Caller: Okay, I’m still wondering about that the specific ability to to come to the Father without Him drawing you. I mean, you don’t have the free will to do that, you know?

Jimmy: Correct, but there are a lot of things that I don’t have the ability…when we talk about free will, I think you may be thinking of some kind of unlimited freedom. And that’s not what’s meant by saying we have free will. There are lots of things I can’t choose. Not being Spider-Man, I can’t choose to crawl on the walls, you know? Not being Superman, I can’t choose to fly. But there are a lot of things that are within the scope of things that I can choose. And so I have freewill with respect to those things that I can choose, I’m not just a puppet. That’s what’s meant when we say someone has free will. We don’t mean there aren’t things that they’re incapable of choosing; we mean that they do have freedom within whatever scope of freedom they have.

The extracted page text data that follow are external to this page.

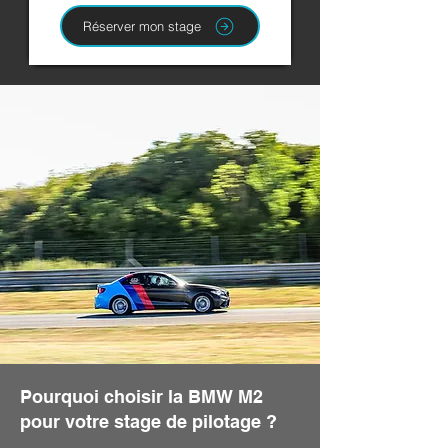
Réserver mon stage
Pourquoi choisir la BMW M2
pour votre stage de pilotage ?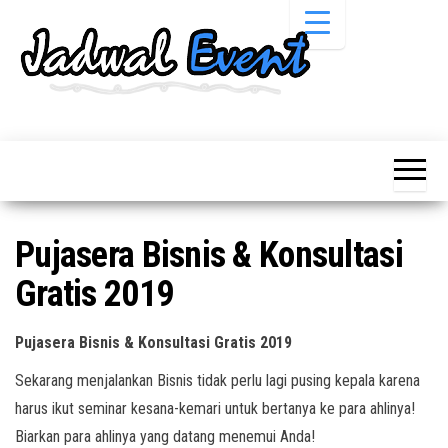
Skip
to
the
content
Informasi
Jadwal
Jadwal,
Event,
Event,
Acara,
Info
Pameran,
Pameran,
Seminar,
Promo,
Acara &
Pujasera Bisnis & Konsultasi
Bazaar,
Promo
Workshop,
Gratis 2019
Job Fair,
Terbaru
Lomba dll.
Pujasera Bisnis & Konsultasi Gratis 2019
Sekarang menjalankan Bisnis tidak perlu lagi pusing kepala karena
harus ikut seminar kesana-kemari untuk bertanya ke para ahlinya!
Biarkan para ahlinya yang datang menemui Anda!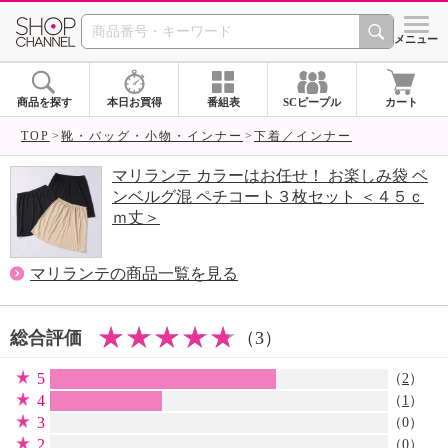
SHOP CHANNEL 
メニュー
商品を探す
本日お買得
番組表
SCピープル
カート
TOP
靴・バッグ・小物・インナー
下着／インナー
マリランテ カラーはお任せ！ お楽しみ袋 ベ
ンベルグ混 ペチコート３枚セット ＜４５ｃ
ｍ丈＞
マリランテの商品一覧を見る
総合評価
（3）
5
（
2
）
4
（
1
）
3
（0）
2
（0）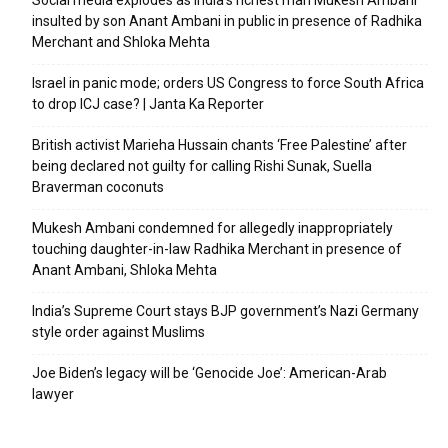
insulted by son Anant Ambani in public in presence of Radhika
Merchant and Shloka Mehta
Israel in panic mode; orders US Congress to force South Africa
to drop ICJ case? | Janta Ka Reporter
British activist Marieha Hussain chants ‘Free Palestine’ after
being declared not guilty for calling Rishi Sunak, Suella
Braverman coconuts
Mukesh Ambani condemned for allegedly inappropriately
touching daughter-in-law Radhika Merchant in presence of
Anant Ambani, Shloka Mehta
India’s Supreme Court stays BJP government’s Nazi Germany
style order against Muslims
Joe Biden’s legacy will be ‘Genocide Joe’: American-Arab
lawyer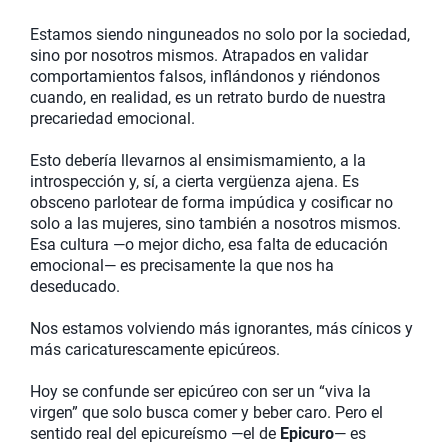
Estamos siendo ninguneados no solo por la sociedad,
sino por nosotros mismos. Atrapados en validar
comportamientos falsos, inflándonos y riéndonos
cuando, en realidad, es un retrato burdo de nuestra
precariedad emocional.
Esto debería llevarnos al ensimismamiento, a la
introspección y, sí, a cierta vergüenza ajena. Es
obsceno parlotear de forma impúdica y cosificar no
solo a las mujeres, sino también a nosotros mismos.
Esa cultura —o mejor dicho, esa falta de educación
emocional— es precisamente la que nos ha
deseducado.
Nos estamos volviendo más ignorantes, más cínicos y
más caricaturescamente epicúreos.
Hoy se confunde ser epicúreo con ser un “viva la
virgen” que solo busca comer y beber caro. Pero el
sentido real del epicureísmo —el de
Epicuro
— es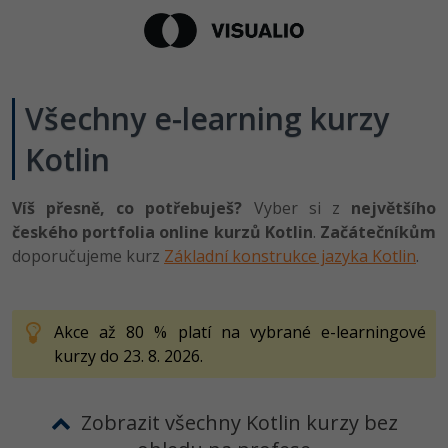
Všechny e-learning kurzy
Kotlin
Víš přesně, co potřebuješ?
Vyber si z
největšího
českého portfolia online kurzů Kotlin
.
Začátečníkům
doporučujeme kurz
Základní konstrukce jazyka Kotlin
.
Akce až 80 % platí na vybrané e-learningové
kurzy do 23. 8. 2026.
Zobrazit všechny Kotlin kurzy bez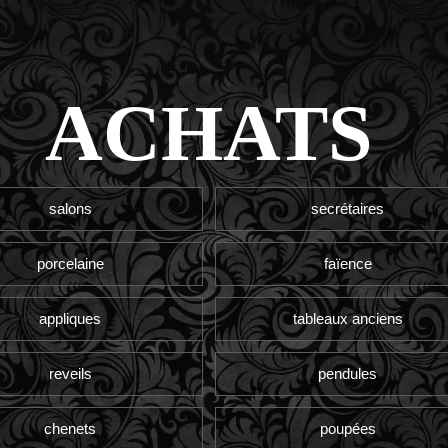
ACHATS
salons
secrétaires
porcelaine
faïence
appliques
tableaux anciens
reveils
pendules
chenets
poupées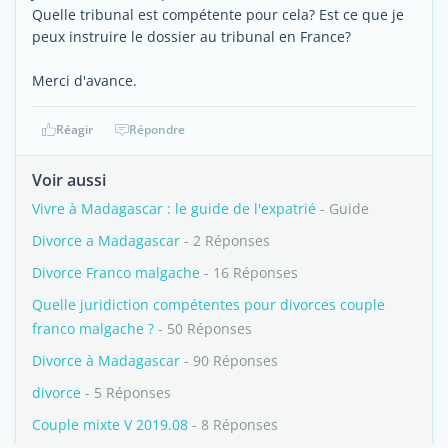
Quelle tribunal est compétente pour cela? Est ce que je
peux instruire le dossier au tribunal en France?
Merci d'avance.
Réagir
Répondre
Voir aussi
Vivre à Madagascar : le guide de l'expatrié
- Guide
Divorce a Madagascar
- 2 Réponses
Divorce Franco malgache
- 16 Réponses
Quelle juridiction compétentes pour divorces couple
franco malgache ?
- 50 Réponses
Divorce à Madagascar
- 90 Réponses
divorce
- 5 Réponses
Couple mixte V 2019.08
- 8 Réponses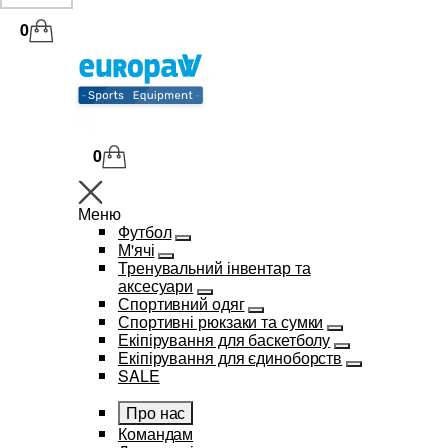
0
0
Меню
Футбол
М'ячі
Тренувальний інвентар та
аксесуари
Спортивний одяг
Спортивні рюкзаки та сумки
Екіпірування для баскетболу
Екіпірування для єдиноборств
SALE
Про нас
Командам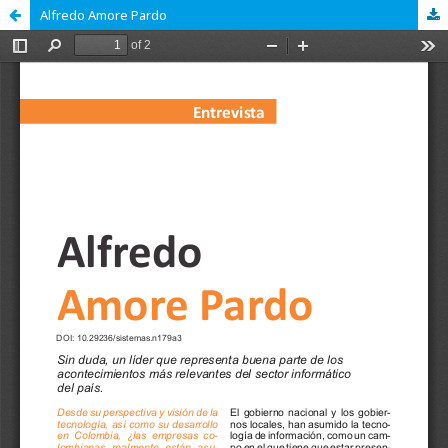
Alfredo Amore Pardo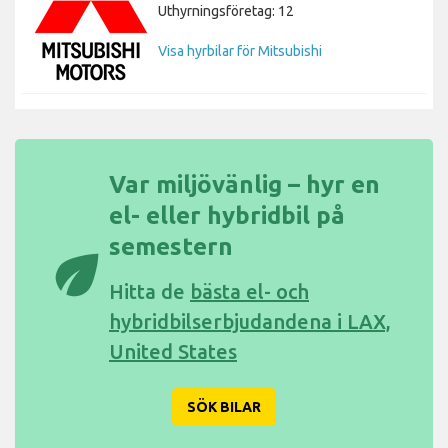
Uthyrningsföretag: 12
Visa hyrbilar för Mitsubishi
Var miljövänlig – hyr en
el- eller hybridbil på
semestern
eco
Hitta de
bästa el- och
hybridbilserbjudandena i LAX,
United States
SÖK BILAR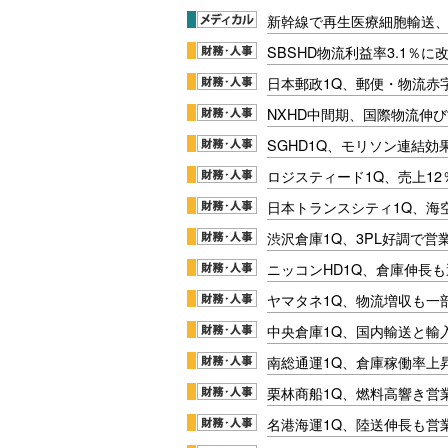
新幹線で再生医療細胞輸送
SBSHD物流利益率3.1％
日本郵政1Q、郵便・物流赤
NXHD中間期、国際物流伸び
SGHD1Q、モリソン連結効
ロジスティード1Q、売上1
日本トランスシティ1Q、海
渋沢倉庫1Q、3PL好調で営
ニッコンHD1Q、倉庫伸長
ヤマタネ1Q、物流増収も一
中央倉庫1Q、国内輸送と輸
南総通運1Q、倉庫稼働率上
栗林商船1Q、燃料高響き営
名港海運1Q、陸送伸長も営業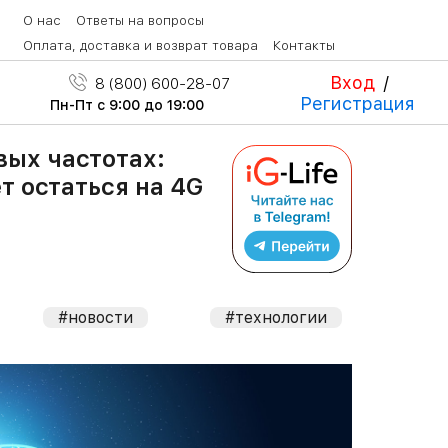
О нас
Ответы на вопросы
Оплата, доставка и возврат товара
Контакты
Вход
/
8 (800) 600-28-07
Регистрация
Пн-Пт с 9:00 до 19:00
вых частотах:
т остаться на 4G
#новости
#технологии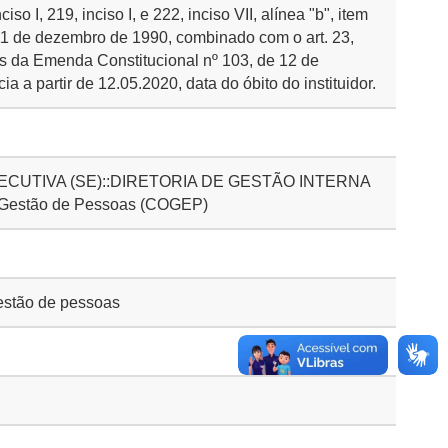
so I, 219, inciso I, e 222, inciso VII, alínea "b", item
e 11 de dezembro de 1990, combinado com o art. 23,
bos da Emenda Constitucional nº 103, de 12 de
 a partir de 12.05.2020, data do óbito do instituidor.
CUTIVA (SE)::DIRETORIA DE GESTÃO INTERNA
 Gestão de Pessoas (COGEP)
stão de pessoas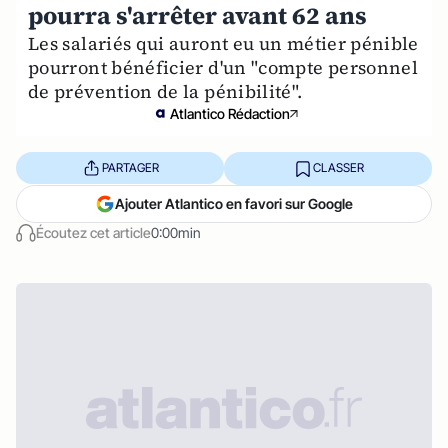
pourra s'arrêter avant 62 ans
Les salariés qui auront eu un métier pénible
pourront bénéficier d'un "compte personnel
de prévention de la pénibilité".
Atlantico Rédaction
PARTAGER
CLASSER
Ajouter Atlantico en favori sur Google
Écoutez cet article
0:00min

And so that’s one of the things that applies here in terms of the ability to choose God.

There’s also the fact that God ensures that everybody has the grace needed to come to him. This is something the Second Vatican Council teaches, that even if it’s in a mysterious way, in ways known to God, He can make it possible, and does make it possible, for everybody to come to Him. So it’s by His grace that that happens, but He ensures that that grace is given to everybody.